TRW Pleased With First CES Display
More than 170,000 analysts, techies, executives, purchasing agents and company reps attended this year’s CES from around the world to learn what’s new and on the horizon. Some 3,500 companies exhibited, including TRW.
January 11, 2015
LAS VEGAS – TRW had applied several months ago to be one of more than 3,500 companies exhibiting at this year’s Consumer Electronics Show, held here this past week, but show organizers didn’t approve the multinational automotive electronics and safety supplier until October.
What followed was a few months of chaos because TRW had never been to this massive exposition that crosses literally every line of consumer electronics, from televisions, high-definition digital music and personal computers to fitness equipment, smartphones, connectivity tools and beyond.
Despite the team having to work through the holidays to design and prepare the exhibit to accommodate a transparent acrylic car revealing TRW technologies inside, the supplier is pleased with its first year at the show and wants to come back.
“It was a very good experience for us,” Carsten Hass, the supplier’s engineering manager-automated driving, tells WardsAuto.
“We had some fruitful discussions about vehicle-to-infrastructure communication and cloud computing – getting information into a cloud and then getting it back into a vehicle,” he says. “Those are things we have in our focus. It’s not on our roadmap yet because we want to start with onboard sensors as we have them. But we get a broad overview of what’s happening and who is working on what.”
More than 170,000 analysts, techies, executives, purchasing agents, company representatives and others attended this year’s CES from around the world to learn what’s new and on the horizon.
“We were curious, too. Who will come to our booth?” Hass says. “An insurance company was talking to me about automated driving, how we see the future and what challenges exist” by way of liability.
TRW was well-positioned at the Las Vegas Convention Center in the automotive cluster, which included automakers (Chevrolet, Ford, Mercedes, Fiat Chrysler, Audi, Toyota and Hyundai), Tier 1 suppliers (Delphi, Magna and Denso) and smaller suppliers of audio and vision systems and electric-vehicle chargers.
Outside the main halls, BMW and Volkswagen had dedicated pavilions for offering test drives, and Visteon, Delphi, Valeo and Bosch offered test drives of vehicles with self-driving or advanced safety features.
CES Provides 'High Level of Engagement'
TRW also has a partially automated prototype vehicle, and Hass says his team will decide whether to offer rides at next year’s CES.
TRW spokesman John Wilkerson says booth visitors came from all sectors, including smartphone producers envisioning greater connectivity with future vehicles.

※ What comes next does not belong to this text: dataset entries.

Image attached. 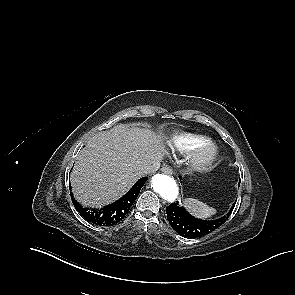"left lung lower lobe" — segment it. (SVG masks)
<instances>
[{
  "label": "left lung lower lobe",
  "mask_w": 295,
  "mask_h": 295,
  "mask_svg": "<svg viewBox=\"0 0 295 295\" xmlns=\"http://www.w3.org/2000/svg\"><path fill=\"white\" fill-rule=\"evenodd\" d=\"M234 206L235 204L225 216L208 221L191 216L184 208L179 206L177 202L166 207V214L170 225L177 233L187 238H198L211 233L224 224L231 215Z\"/></svg>",
  "instance_id": "0a47b994"
}]
</instances>
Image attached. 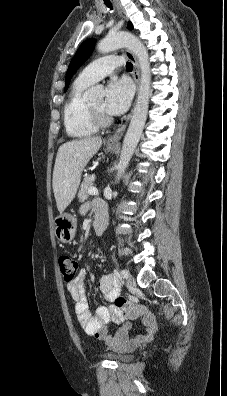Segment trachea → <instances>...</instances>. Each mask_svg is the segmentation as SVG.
I'll return each instance as SVG.
<instances>
[{
  "label": "trachea",
  "instance_id": "1",
  "mask_svg": "<svg viewBox=\"0 0 227 396\" xmlns=\"http://www.w3.org/2000/svg\"><path fill=\"white\" fill-rule=\"evenodd\" d=\"M105 4L107 5V7H109L110 9H112V4L109 0H104ZM126 69L131 71L133 69V64L131 62H127L126 63Z\"/></svg>",
  "mask_w": 227,
  "mask_h": 396
}]
</instances>
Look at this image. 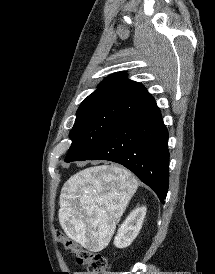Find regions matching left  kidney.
Wrapping results in <instances>:
<instances>
[{
  "mask_svg": "<svg viewBox=\"0 0 215 274\" xmlns=\"http://www.w3.org/2000/svg\"><path fill=\"white\" fill-rule=\"evenodd\" d=\"M146 211V207H138L128 215L114 238V245L117 248H125L131 245L139 234ZM65 230H67V227H65Z\"/></svg>",
  "mask_w": 215,
  "mask_h": 274,
  "instance_id": "left-kidney-1",
  "label": "left kidney"
}]
</instances>
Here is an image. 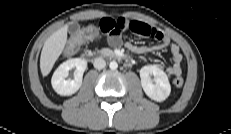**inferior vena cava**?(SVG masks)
Masks as SVG:
<instances>
[{"instance_id": "obj_1", "label": "inferior vena cava", "mask_w": 231, "mask_h": 134, "mask_svg": "<svg viewBox=\"0 0 231 134\" xmlns=\"http://www.w3.org/2000/svg\"><path fill=\"white\" fill-rule=\"evenodd\" d=\"M93 65L96 69L101 70L106 66V62L103 58L99 57L94 60Z\"/></svg>"}]
</instances>
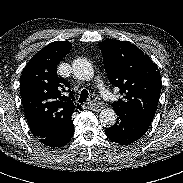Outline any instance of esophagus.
<instances>
[{
  "instance_id": "34e87169",
  "label": "esophagus",
  "mask_w": 183,
  "mask_h": 183,
  "mask_svg": "<svg viewBox=\"0 0 183 183\" xmlns=\"http://www.w3.org/2000/svg\"><path fill=\"white\" fill-rule=\"evenodd\" d=\"M85 107L87 109H92V110H96V111H100L103 108V106L98 102H88L85 104Z\"/></svg>"
}]
</instances>
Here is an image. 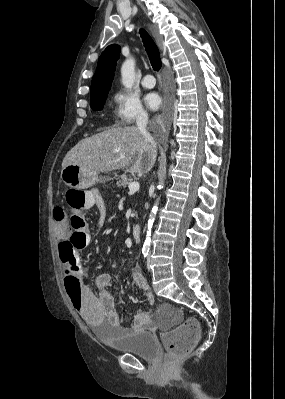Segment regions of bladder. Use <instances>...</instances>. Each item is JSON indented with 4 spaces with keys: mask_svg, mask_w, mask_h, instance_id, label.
Wrapping results in <instances>:
<instances>
[{
    "mask_svg": "<svg viewBox=\"0 0 285 399\" xmlns=\"http://www.w3.org/2000/svg\"><path fill=\"white\" fill-rule=\"evenodd\" d=\"M89 325L96 335L103 336L105 334L101 329V323L93 322ZM105 341L121 352L143 359L153 360L159 355V343L150 332L132 330L129 335L123 337L113 336L105 339Z\"/></svg>",
    "mask_w": 285,
    "mask_h": 399,
    "instance_id": "1",
    "label": "bladder"
}]
</instances>
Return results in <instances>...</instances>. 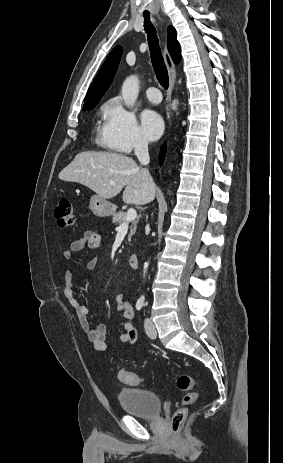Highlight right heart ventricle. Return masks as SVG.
Here are the masks:
<instances>
[{
	"label": "right heart ventricle",
	"mask_w": 283,
	"mask_h": 463,
	"mask_svg": "<svg viewBox=\"0 0 283 463\" xmlns=\"http://www.w3.org/2000/svg\"><path fill=\"white\" fill-rule=\"evenodd\" d=\"M99 133H100V136H101V139H102V142L109 148L111 149H114L112 146L108 145L104 139V135H103V127H100L99 129Z\"/></svg>",
	"instance_id": "right-heart-ventricle-1"
}]
</instances>
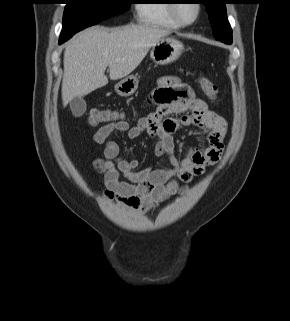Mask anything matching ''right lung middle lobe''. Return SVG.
Listing matches in <instances>:
<instances>
[{
    "label": "right lung middle lobe",
    "instance_id": "1",
    "mask_svg": "<svg viewBox=\"0 0 290 321\" xmlns=\"http://www.w3.org/2000/svg\"><path fill=\"white\" fill-rule=\"evenodd\" d=\"M63 29L60 40L66 41L86 27L109 17L121 14L130 8V0H65Z\"/></svg>",
    "mask_w": 290,
    "mask_h": 321
}]
</instances>
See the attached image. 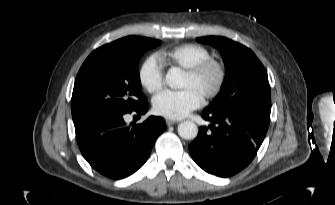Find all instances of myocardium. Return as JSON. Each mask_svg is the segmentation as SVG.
<instances>
[{
  "label": "myocardium",
  "instance_id": "1",
  "mask_svg": "<svg viewBox=\"0 0 335 205\" xmlns=\"http://www.w3.org/2000/svg\"><path fill=\"white\" fill-rule=\"evenodd\" d=\"M211 70L215 71L216 80L214 85L210 89L204 91L202 94L207 99L216 97L224 87L227 78V70L224 63L218 59L210 57L186 69L185 71V73L189 76L195 79H200Z\"/></svg>",
  "mask_w": 335,
  "mask_h": 205
}]
</instances>
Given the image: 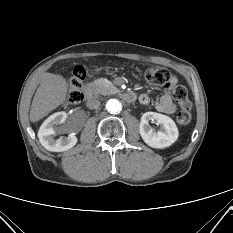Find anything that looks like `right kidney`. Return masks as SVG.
I'll return each mask as SVG.
<instances>
[{"label": "right kidney", "mask_w": 233, "mask_h": 233, "mask_svg": "<svg viewBox=\"0 0 233 233\" xmlns=\"http://www.w3.org/2000/svg\"><path fill=\"white\" fill-rule=\"evenodd\" d=\"M66 119V112L61 111L49 116L43 122L38 131V137L45 149L52 152H63L76 145L77 137L74 134H69L67 137H60L59 139L54 138L57 133V125L63 124Z\"/></svg>", "instance_id": "right-kidney-1"}]
</instances>
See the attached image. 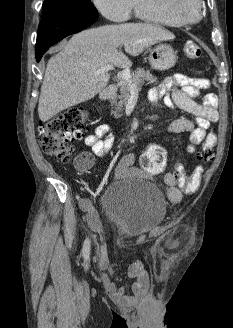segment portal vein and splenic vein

“We’ve seen people from small startups. A couple interested people came in looking at how we work with camera technology in the vehicle and how we could make the packaging smaller, or how we could make the wiring harnesses simpler,” he says.
Wilkerson says CES provided a “high level of engagement” with TRW’s automaker customers. “We had a number of our heads of various customer teams here meeting with either purchasing, engineering or the people looking at the future of R&D at those companies,” he says.
The cool acrylic car wasn’t bad for foot traffic, either. “It’s been a real eye opener,” Wilkerson says.
“We’ve seen lots of people just kind of walking by. They would have just probably zipped on by, but they take a look and say, ‘What’s that?’ A lot of people here have no idea we have that wide of a product line.”
More than a decade ago, at least in the auto industry, it appeared large trades shows such as CES had become passe for many big suppliers that had gained access to private meetings with automakers. For instance, SAE International’s World Congress in Detroit suffered a mass exodus of big Tier 1s in the early 2000s.
Wilkerson sees CES as a good show that allows TRW to have extensive discussions with automakers as well as companies from other electronics sectors with technologies that could be useful in automotive.
“That’s been the litmus test for what we’ve done with exhibitions over the last several years,” he says. “We’re either direct onsite at an automaker, or we’re at a show where OEMs and suppliers are both exhibiting together and then having meetings and discussions.”
TRW has exhibited at major auto shows in Frankfurt and Shanghai but not Detroit’s North American International Auto Show, which begins this week.
That may change next year after German supplier ZF is expected to complete its acquisition of TRW in the first half. ZF has exhibited at the NAIAS for many years and will be there again this year.